Operation verbessert Fruchtbarkeit signifikant

Eine weitere Untersuchung ergab so auch, dass Marian eine Krampfader im Hoden hat. "Oft ist sie ein Zufallsbefund", sagt Reproduktionsmediziner Heinz Strohmer. Marian ließ ein Spermiogramm erstellen, die Probe dafür wird durch Masturbation gewonnen. Dessen Ergebnis war für die beiden niederschmetternd: Weder die Anzahl noch die Zusammensetzung der Spermien noch deren Beweglichkeit waren ausreichend, um eine Befruchtung der Eizelle auszulösen. Was aber nicht bedeutet, dass dadurch das Kinderkriegen problematischer sei. "Manchmal kann zwar der Mann in seiner Fruchtbarkeit eingeschränkt sein, bei der Frau ist jedoch alles in Ordnung." Für Marian führte kein Weg an der Operation des Krampfaderbruchs vorbei. Schon wenige Tage danach konnte er das Krankenhaus wieder verlassen. Anschließend wiederholte er das Spermiogramm alle drei Monate, um zu sehen, ob sich die Entfernung der Varikozele positiv auf die Spermienproduktion ausgewirkt hatte.
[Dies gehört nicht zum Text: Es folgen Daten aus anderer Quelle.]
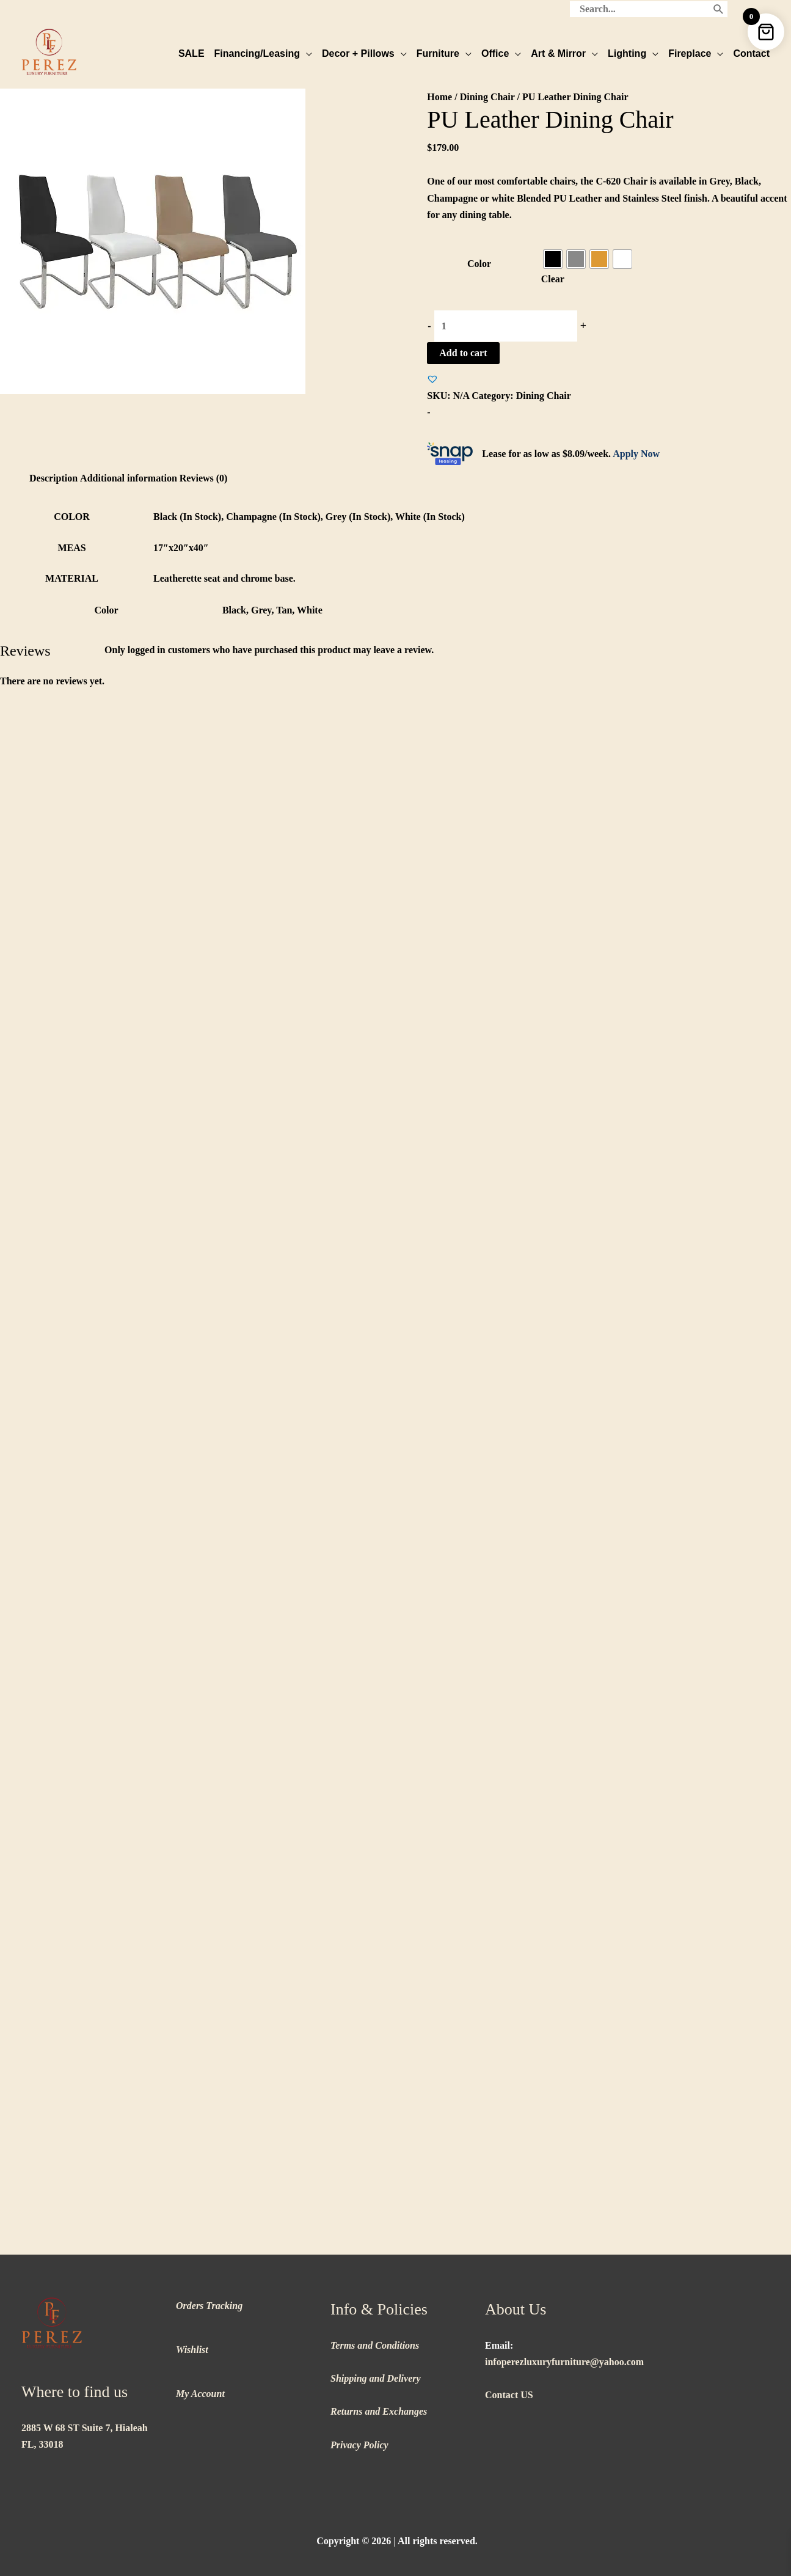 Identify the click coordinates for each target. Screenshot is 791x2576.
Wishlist (192, 2349)
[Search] (718, 9)
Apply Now (636, 453)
All das liegt schon eine Zeit zurück. Heute sind Marian und Anita glückliche Eltern von einem zweijährigen Sohn. Eine Tochter erwarten sie im Sommer. "Wir hätten uns nie gedacht, dass es doch funktionieren wird", strahlen die beiden, "die Hoffnung haben wir nie aufgegeben."

Zwischen Mann und Frau
Obwohl das Thema Unfruchtbarkeit sowohl das männliche als auch das weibliche Geschlecht betrifft, wird es von vielen Männern ausschließlich mit Frauen in Verbindung gebracht.
Für rund 55 Prozent der unerfüllten Kinderlosigkeit sind jedoch Männer "verantwortlich", für rund 15 Prozent Frauen und in 30 Prozent sind beide Partner der Grund, heißt es in einer Erhebung des Marketagent-Instituts in Wien.
44 Prozent der Männer sorgen sich, dass Frauen heute unfruchtbarer sind als noch vor 20 Jahren. 41 Prozent der Frauen schreiben das Problem eher den Männern zu.